20 hours ago, TheUnknownDad said:
On card installation process, when running the installation software, expansion cards could be in a "uninitialized phase" and provide a standard interface for information on the card itself, including an interface to get the built-in driver in a byte-by-byte interface, just like data transfer to VERA works, but in the other direction. The install software can get the driver this way and put it on the SD card. Any comments on that idea?
I believe, there should be this two phase standardized talking to expansion cards in any way. By using only few I/O RAM spaces for that communication it would also be possible to add this without really implementing two phases on the card, since it could be like first 8 bytes are init phase standard use, leaving 24 bytes for free use without extra cost of implementing 2 phases on the card. If it needed all 32 bytes, fine - the driver should set it to phase 2 mode after finalizing initialization. Again, any comments?

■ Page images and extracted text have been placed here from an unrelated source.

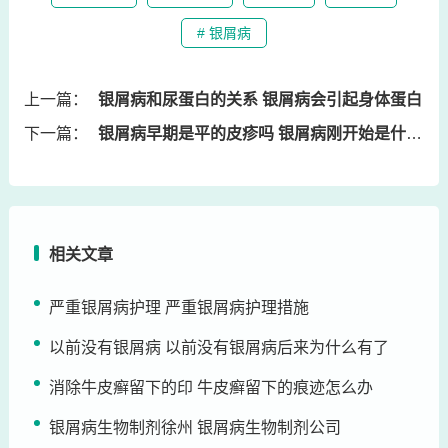
# 银屑病
上一篇：
银屑病和尿蛋白的关系 银屑病会引起身体蛋白
下一篇：
银屑病早期是平的皮疹吗 银屑病刚开始是什么样
相关文章
严重银屑病护理 严重银屑病护理措施
以前没有银屑病 以前没有银屑病后来为什么有了
消除牛皮癣留下的印 牛皮癣留下的痕迹怎么办
银屑病生物制剂徐州 银屑病生物制剂公司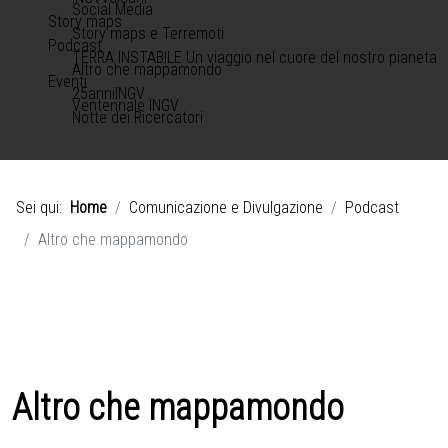
Social Media
Story maps
Story maps e Terremoti
Podcast
TERRA INSTABILE Un viaggio nel cuore del nostro pianeta
Altro che mappamondo
Eventi
25anniINGV
Ventennale INGV
Notte dei Ricercatori
Sei qui:
Home
Comunicazione e Divulgazione
Podcast
Altro che mappamondo
Altro che mappamondo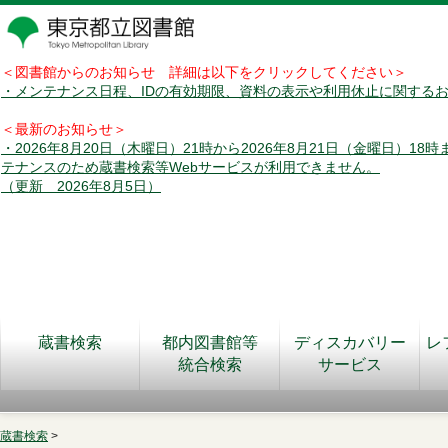
＜図書館からのお知らせ 詳細は以下をクリックしてください＞
・メンテナンス日程、IDの有効期限、資料の表示や利用休止に関する
＜最新のお知らせ＞
・2026年8月20日（木曜日）21時から2026年8月21日（金曜日）18
テナンスのため蔵書検索等Webサービスが利用できません。
（更新 2026年8月5日）
蔵書検索
都内図書館等
ディスカバリー
レ
統合検索
サービス
蔵書検索
>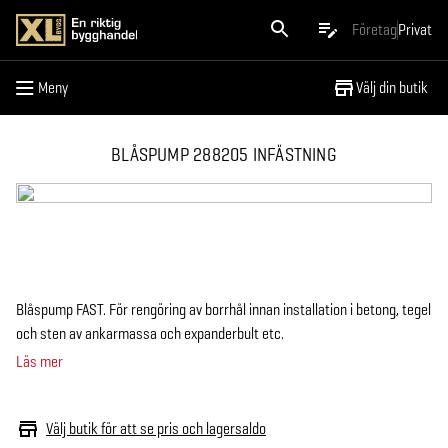
Meny
Företag
Privat
Meny
Välj din butik
BLÅSPUMP 288205 INFÄSTNING
Blåspump FAST. För rengöring av borrhål innan installation i betong, tegel
och sten av ankarmassa och expanderbult etc.
Läs mer
Välj butik för att se pris och lagersaldo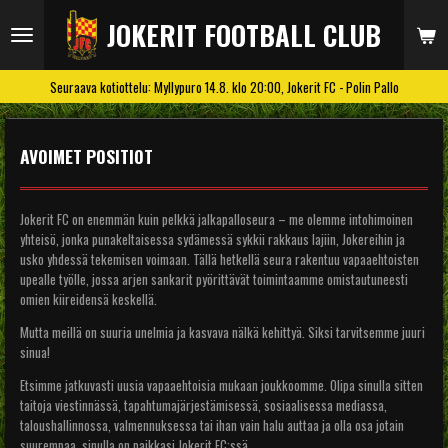
Siirry
JOKERIT FOOTBALL CLUB
pääsisältöön
Seuraava kotiottelu: Myllypuro 14.8. klo 20:00, Jokerit FC - Polin Pallo
AVOIMET POSITIOT
Jokerit FC on enemmän kuin pelkkä jalkapalloseura – me olemme intohimoinen
yhteisö, jonka punakeltaisessa sydämessä sykkii rakkaus lajiin, Jokereihin ja
usko yhdessä tekemisen voimaan. Tällä hetkellä seura rakentuu vapaaehtoisten
upealle työlle, jossa arjen sankarit pyörittävät toimintaamme omistautuneesti
omien kiireidensä keskellä.
Mutta meillä on suuria unelmia ja kasvava nälkä kehittyä. Siksi tarvitsemme juuri
sinua!
Etsimme jatkuvasti uusia vapaaehtoisia mukaan joukkoomme. Olipa sinulla sitten
taitoja viestinnässä, tapahtumajärjestämisessä, sosiaalisessa mediassa,
taloushallinnossa, valmennuksessa tai ihan vain halu auttaa ja olla osa jotain
suurempaa, sinulla on paikkasi Jokerit FC:ssä.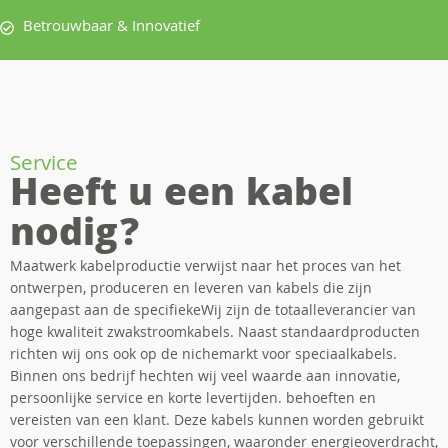
Betrouwbaar & Innovatief
Service
Heeft u een kabel
nodig?
Maatwerk kabelproductie verwijst naar het proces van het
ontwerpen, produceren en leveren van kabels die zijn
aangepast aan de specifiekeWij zijn de totaalleverancier van
hoge kwaliteit zwakstroomkabels. Naast standaardproducten
richten wij ons ook op de nichemarkt voor speciaalkabels.
Binnen ons bedrijf hechten wij veel waarde aan innovatie,
persoonlijke service en korte levertijden. behoeften en
vereisten van een klant. Deze kabels kunnen worden gebruikt
voor verschillende toepassingen, waaronder energieoverdracht,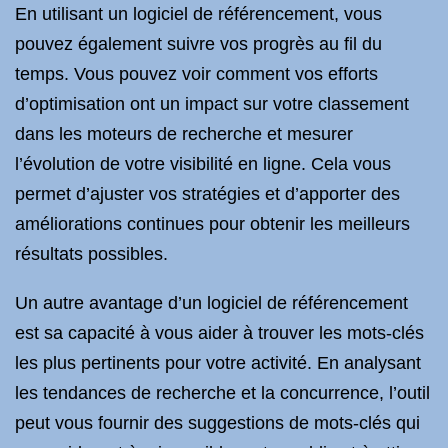
En utilisant un logiciel de référencement, vous
pouvez également suivre vos progrès au fil du
temps. Vous pouvez voir comment vos efforts
d’optimisation ont un impact sur votre classement
dans les moteurs de recherche et mesurer
l’évolution de votre visibilité en ligne. Cela vous
permet d’ajuster vos stratégies et d’apporter des
améliorations continues pour obtenir les meilleurs
résultats possibles.
Un autre avantage d’un logiciel de référencement
est sa capacité à vous aider à trouver les mots-clés
les plus pertinents pour votre activité. En analysant
les tendances de recherche et la concurrence, l’outil
peut vous fournir des suggestions de mots-clés qui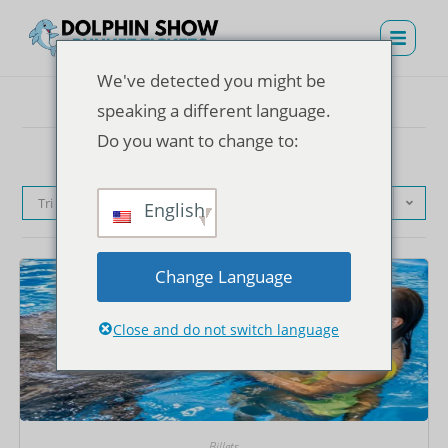
We've detected you might be
speaking a different language.
Do you want to change to:
Tri par défaut
English
Change Language
Close and do not switch language
Billets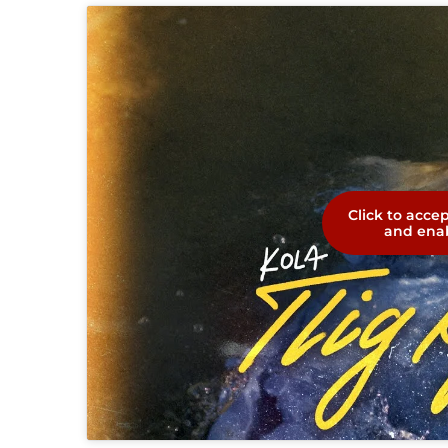
Click to acce
and enab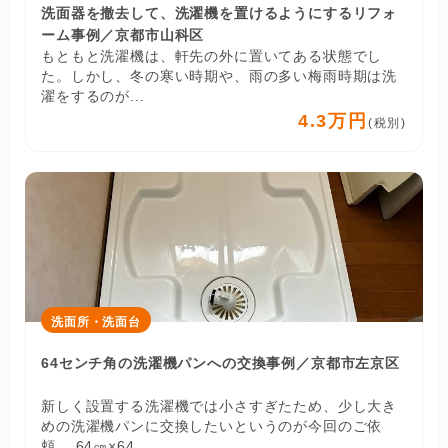
洗面器を撤去して、洗濯機を置けるようにするリフォ
ーム事例／京都市山科区
もともと洗濯機は、軒先の外に置いてある状態でし
た。しかし、冬の寒い時期や、雨の多い梅雨時期は洗
濯をするのが...
4.3万円
(税別)
洗面所・洗面台
64センチ角の洗濯機パンへの交換事例／京都市左京区
新しく設置する洗濯機では小さすぎたため、少し大き
めの洗濯機パンに交換したいというのが今回のご依
頼。 64㎝×64...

Cards won't provide a "standard interface". A card might be two VIA chips, a jumper block to select which segment it shows up in, and a quad NAND to handle the /CS and A4 to pick the correct VIA.
A card might be a 65xx bus SPI controller and an SPI serial chip. For the first one, the drivers depends on what it is being used for. If it is for a program that knows it's there, maybe all it needs is a small SEQ file that says which device space it is using. For the second one, the drivers will install as the serial device.
There is no underlying OS to install these cards into, so there is no leverage point to motivate the creator of either card to add any extra hardware. If lots of cards don't t support whatever "standardized" protocol, it's not a standardized protocol, it's just another system that could be used.
The cards come with one or two binary files that are the driver itself and the driver installation program. The driver installation program can easily be a Basic program, but it might be a binary PRG (whether written in Assembler or C, Forth, Pascal, etc). And a SEQ file with instructions, information about potential conflicts, etc.
So, how does fixing the problem with running subprograms not fix the problem with a main CONFIG.BAS program? The only task here is to make it easy to add the driver install programs to an autostart program.
IF the "V2 subprograms trample callers if the callers are smaller" problem is fixed, the main points to "standardize" here are the name of the autostart program and the folder name for holding drivers and driver install programs.